Populism, the backlash against globalisation, call it what you will, recognises these emotions. We should do so too, especially since we actually have the data and facts that gave rise to these feelings in the first place. I am referring to the increased inequalities of income and outcomes that almost all the OECD economies experienced even before the crisis and that the crisis made worse.

If we go beyond averages and GDP per capita and look at the distributional impact of our economic decisions for instance, the picture is devastating. Up to 40% of people in the lowest tenth of the income distribution in OECD countries (and 60% in my own country, Mexico) have not seen their situation improve in the last decades. On top of that, lower income groups accumulate disadvantages, as their initial condition does not allow them to access quality education and health care or fulfilling jobs, while their children are facing a sombre future with less chance of improving their lot. At the OECD we have confirmed this. Our data show that if you are born into a family whose parents did not reach higher education, you have four times less chance of reaching middle school. You may encounter more health problems, and have less fulfilling jobs and lower wages. You are trapped in a vicious circle of deprivation.

Even the loosely-defined middle classes in OECD countries are fearful for their future and that of their children. They too feel betrayed and are angry that despite working hard, saving and doing everything else that was supposed to guarantee a good life, they see the fruits of success being captured by a tiny elite while they are left behind. No wonder they are attracted to solutions that resonate with their emotions and seem to give them some hope.

What should an organisation like the OECD, committed to evidence-based policy advice, do in this context? First, we must speak out when there is a deliberate misrepresentation of the facts and realities. Even if the people delivering these lies are not aware of it, it does not discharge them from the responsibility to check the evidence. Presenting a view that is based on lies by omission or on purpose should be recognised as such and not go unchallenged in the “post-truth” environment.

Second, instead of defending our selection of facts, recognise that they were also biased, and that in many instances they represented preconceived notions of how the economy functions that have been proven wrong. To rebuild trust in the facts we produce to explain social and economic phenomena, we must ensure that they really represent the whole reality and provide workable solutions. We may need to start, as the Chief Statistician of the OECD has said, “to measure what we treasure and not treasure what we measure”.

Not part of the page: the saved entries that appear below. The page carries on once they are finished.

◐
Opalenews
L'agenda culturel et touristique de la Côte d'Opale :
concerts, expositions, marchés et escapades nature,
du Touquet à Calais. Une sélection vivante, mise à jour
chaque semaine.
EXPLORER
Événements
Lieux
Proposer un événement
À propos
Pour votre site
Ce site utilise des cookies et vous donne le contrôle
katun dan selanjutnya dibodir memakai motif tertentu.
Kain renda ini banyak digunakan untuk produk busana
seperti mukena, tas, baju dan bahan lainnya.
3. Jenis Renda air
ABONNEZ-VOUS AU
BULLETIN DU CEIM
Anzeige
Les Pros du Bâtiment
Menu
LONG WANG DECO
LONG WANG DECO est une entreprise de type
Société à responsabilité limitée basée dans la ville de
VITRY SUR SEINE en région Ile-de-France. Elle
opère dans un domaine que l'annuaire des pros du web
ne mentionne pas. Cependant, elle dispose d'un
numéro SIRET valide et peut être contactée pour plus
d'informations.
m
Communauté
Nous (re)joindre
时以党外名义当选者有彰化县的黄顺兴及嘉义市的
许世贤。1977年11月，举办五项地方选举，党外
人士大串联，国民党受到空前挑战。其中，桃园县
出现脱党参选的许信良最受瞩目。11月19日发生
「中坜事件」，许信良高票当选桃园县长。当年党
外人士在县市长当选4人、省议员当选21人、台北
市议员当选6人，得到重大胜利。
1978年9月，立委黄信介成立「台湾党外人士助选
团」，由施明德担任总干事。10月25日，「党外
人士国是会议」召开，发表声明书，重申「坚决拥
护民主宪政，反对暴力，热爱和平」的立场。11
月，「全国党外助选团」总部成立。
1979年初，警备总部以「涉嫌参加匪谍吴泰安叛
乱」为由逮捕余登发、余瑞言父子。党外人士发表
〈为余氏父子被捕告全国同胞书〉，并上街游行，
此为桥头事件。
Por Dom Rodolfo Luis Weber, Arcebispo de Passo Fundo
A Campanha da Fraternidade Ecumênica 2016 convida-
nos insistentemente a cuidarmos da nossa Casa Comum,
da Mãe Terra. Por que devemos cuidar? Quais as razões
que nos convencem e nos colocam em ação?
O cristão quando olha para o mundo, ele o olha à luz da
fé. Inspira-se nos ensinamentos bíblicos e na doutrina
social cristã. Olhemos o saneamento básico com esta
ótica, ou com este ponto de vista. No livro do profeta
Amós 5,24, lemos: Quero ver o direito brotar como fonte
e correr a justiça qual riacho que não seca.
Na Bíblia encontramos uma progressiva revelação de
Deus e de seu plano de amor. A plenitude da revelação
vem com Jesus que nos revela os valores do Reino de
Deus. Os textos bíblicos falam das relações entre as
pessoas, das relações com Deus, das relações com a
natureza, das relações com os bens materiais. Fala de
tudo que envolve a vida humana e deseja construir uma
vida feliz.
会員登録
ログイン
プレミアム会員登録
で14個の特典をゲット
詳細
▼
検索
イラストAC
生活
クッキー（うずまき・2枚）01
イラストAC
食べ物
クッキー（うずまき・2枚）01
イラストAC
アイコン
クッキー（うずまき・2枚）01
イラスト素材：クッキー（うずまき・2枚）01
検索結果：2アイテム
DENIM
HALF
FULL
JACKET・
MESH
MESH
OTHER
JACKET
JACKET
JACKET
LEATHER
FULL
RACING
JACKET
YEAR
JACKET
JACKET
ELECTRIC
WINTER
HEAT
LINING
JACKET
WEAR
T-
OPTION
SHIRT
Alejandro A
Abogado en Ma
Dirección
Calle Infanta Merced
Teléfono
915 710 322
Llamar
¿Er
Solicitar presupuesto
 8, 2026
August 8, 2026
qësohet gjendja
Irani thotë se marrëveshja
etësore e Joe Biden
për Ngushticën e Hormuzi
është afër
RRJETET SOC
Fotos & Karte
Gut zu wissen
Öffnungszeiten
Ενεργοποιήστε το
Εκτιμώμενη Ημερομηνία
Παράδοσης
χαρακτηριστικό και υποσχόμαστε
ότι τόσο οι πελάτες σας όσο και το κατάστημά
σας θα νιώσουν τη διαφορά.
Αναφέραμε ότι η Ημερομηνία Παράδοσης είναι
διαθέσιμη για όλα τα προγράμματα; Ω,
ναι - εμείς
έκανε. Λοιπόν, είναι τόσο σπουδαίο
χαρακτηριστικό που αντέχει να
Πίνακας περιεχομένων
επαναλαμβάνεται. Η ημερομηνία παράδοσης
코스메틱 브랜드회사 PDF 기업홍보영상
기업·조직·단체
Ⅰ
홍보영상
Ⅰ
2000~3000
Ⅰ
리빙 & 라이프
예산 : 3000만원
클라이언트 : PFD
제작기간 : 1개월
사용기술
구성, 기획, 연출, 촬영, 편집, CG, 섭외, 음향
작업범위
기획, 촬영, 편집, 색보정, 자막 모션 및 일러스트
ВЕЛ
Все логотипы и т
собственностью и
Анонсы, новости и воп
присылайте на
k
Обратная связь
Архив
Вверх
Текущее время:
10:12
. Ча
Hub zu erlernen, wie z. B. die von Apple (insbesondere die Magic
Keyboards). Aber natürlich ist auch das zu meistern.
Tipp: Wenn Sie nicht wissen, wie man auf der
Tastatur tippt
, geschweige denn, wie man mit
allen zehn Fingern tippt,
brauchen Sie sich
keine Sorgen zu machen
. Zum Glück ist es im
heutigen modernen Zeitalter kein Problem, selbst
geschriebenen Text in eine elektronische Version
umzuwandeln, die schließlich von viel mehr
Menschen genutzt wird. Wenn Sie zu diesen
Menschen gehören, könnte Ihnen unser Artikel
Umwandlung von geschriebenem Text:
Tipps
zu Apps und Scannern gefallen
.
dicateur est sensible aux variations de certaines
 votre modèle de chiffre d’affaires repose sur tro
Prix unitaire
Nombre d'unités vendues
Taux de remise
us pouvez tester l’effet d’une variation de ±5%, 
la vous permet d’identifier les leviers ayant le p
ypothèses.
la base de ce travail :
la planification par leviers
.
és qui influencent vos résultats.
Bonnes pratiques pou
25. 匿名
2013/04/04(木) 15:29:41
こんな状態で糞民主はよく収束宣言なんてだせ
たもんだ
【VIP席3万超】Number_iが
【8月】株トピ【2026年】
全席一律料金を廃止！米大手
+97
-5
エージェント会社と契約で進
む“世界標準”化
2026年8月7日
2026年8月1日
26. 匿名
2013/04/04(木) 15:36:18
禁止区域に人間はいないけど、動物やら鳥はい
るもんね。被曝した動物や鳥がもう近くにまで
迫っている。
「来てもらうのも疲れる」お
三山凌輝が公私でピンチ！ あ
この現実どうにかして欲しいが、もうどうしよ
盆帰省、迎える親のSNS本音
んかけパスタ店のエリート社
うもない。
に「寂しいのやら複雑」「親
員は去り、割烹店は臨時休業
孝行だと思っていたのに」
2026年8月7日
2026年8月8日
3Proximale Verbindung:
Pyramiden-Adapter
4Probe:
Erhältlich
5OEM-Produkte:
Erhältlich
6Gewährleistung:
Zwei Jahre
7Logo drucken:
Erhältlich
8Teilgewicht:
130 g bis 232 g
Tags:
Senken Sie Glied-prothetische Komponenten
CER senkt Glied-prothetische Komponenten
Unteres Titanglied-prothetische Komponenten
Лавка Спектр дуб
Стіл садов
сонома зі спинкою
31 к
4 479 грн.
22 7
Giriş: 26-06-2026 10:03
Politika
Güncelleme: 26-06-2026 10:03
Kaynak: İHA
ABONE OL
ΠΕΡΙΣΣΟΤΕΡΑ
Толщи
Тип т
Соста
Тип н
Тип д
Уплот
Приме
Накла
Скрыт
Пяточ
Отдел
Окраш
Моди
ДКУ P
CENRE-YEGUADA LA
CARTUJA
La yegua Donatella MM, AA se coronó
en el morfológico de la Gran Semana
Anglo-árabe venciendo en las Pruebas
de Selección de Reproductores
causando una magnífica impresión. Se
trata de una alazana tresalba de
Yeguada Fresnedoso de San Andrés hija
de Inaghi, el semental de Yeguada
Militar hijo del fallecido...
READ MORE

Most of all we need to understand that economic challenges are not just economic. That is why the OECD’s New Approaches to Economic Challenges (NAEC) initiative promotes a multi-dimensional view of people’s well-being, with tangible and intangible elements (including emotions and perceptions) all worthy of consideration. The NAEC agenda is ambitious, calling for a new growth narrative that recognises the complexity of human behaviour and institutions, and calls on sociology, psychology, biology, history, and other disciplines to help write this narrative and build better models to inform economic decisions.

We thought there was only one truth, and we promoted it without considering that it may have had faults. We defined reality in certain ways and ignored critics to the models. We strongly, and mistakenly, believed markets were the whole answer.

I think that as economists and policy makers, we should remember that in The Wealth of Nations, Adam Smith was drawing conclusions from not just the methodology, but also the ethics and psychology he explored in The Theory of Moral Sentiments. We may need to enrich our models to ensure that the outcomes respond to people expectations, and help us to recover the most important ingredient in our societies, which is trust.